Hebert and other staff described the request as urgent because of high billing volumes, recent turnover in senior Water & Sewer leadership and a series of vacancies that department leaders said were hampering customer service and bill‑run operations. City budget and HR staff supported the request as part of a short list of near‑term, high‑priority positions the department wanted filled before the FY26 budget cycle.
Councilors pushed back repeatedly. Councilor Scott and others said the department lacked a permanent director and that creating two new ongoing nonunion management positions months before the FY26 budget—when elected leaders and possibly a new mayoral administration could set long‑term priorities—was inappropriate. Councilors asked for org charts, vacancy counts and a clearer explanation of why temporary or contracted help could not address immediate workload while the department is reorganized.
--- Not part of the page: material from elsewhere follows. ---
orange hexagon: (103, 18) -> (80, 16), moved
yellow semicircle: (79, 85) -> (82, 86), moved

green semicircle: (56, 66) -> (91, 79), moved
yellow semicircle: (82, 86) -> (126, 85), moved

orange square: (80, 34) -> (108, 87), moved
After extended discussion the committee considered a motion from Councilor Klingen to recommend not approving all three items. On roll call the committee voted to recommend not approving the requested midyear funding for the utility billing manager, the service operations manager and the billing analyst reclassification. The clerk recorded affirmative votes to recommend not approving from all councilors present.
What committee asked for next
- Staff were directed to return with the three position requests as part of the FY26 budget, accompanied by an organizational chart, current vacancy and overtime data, and an explanation of short‑term alternatives (contractors or temporary staffing) if the committee decides not to fund new permanent FTEs midyear.
- The committee also asked for clearer documentation of who would report to the utility billing manager and for more detail on the billing backlog and cross‑training plan.
Quotes
Kelly Hebert, director for finance and administration for the Water & Sewer Department, said, “This department basically produces or generates at least 51,000 billable invoices every year.”
Councilor John Klingen said the committee should defer creation of new permanent positions until a director is in place to set the department’s strategic structure.
Why it matters
The committee’s recommendation against midyear additions means the department must either hold these positions for FY26 or propose alternative short‑term staffing in the remainder of FY25. The committee’s action reflects an ongoing tension between department leaders who cite operational need and councilors who prefer permanent staffing decisions to be taken in the annual budget process with full organizational context.
Provenance: initial presentation and request; final motion and roll call were recorded in the March 11 transcript.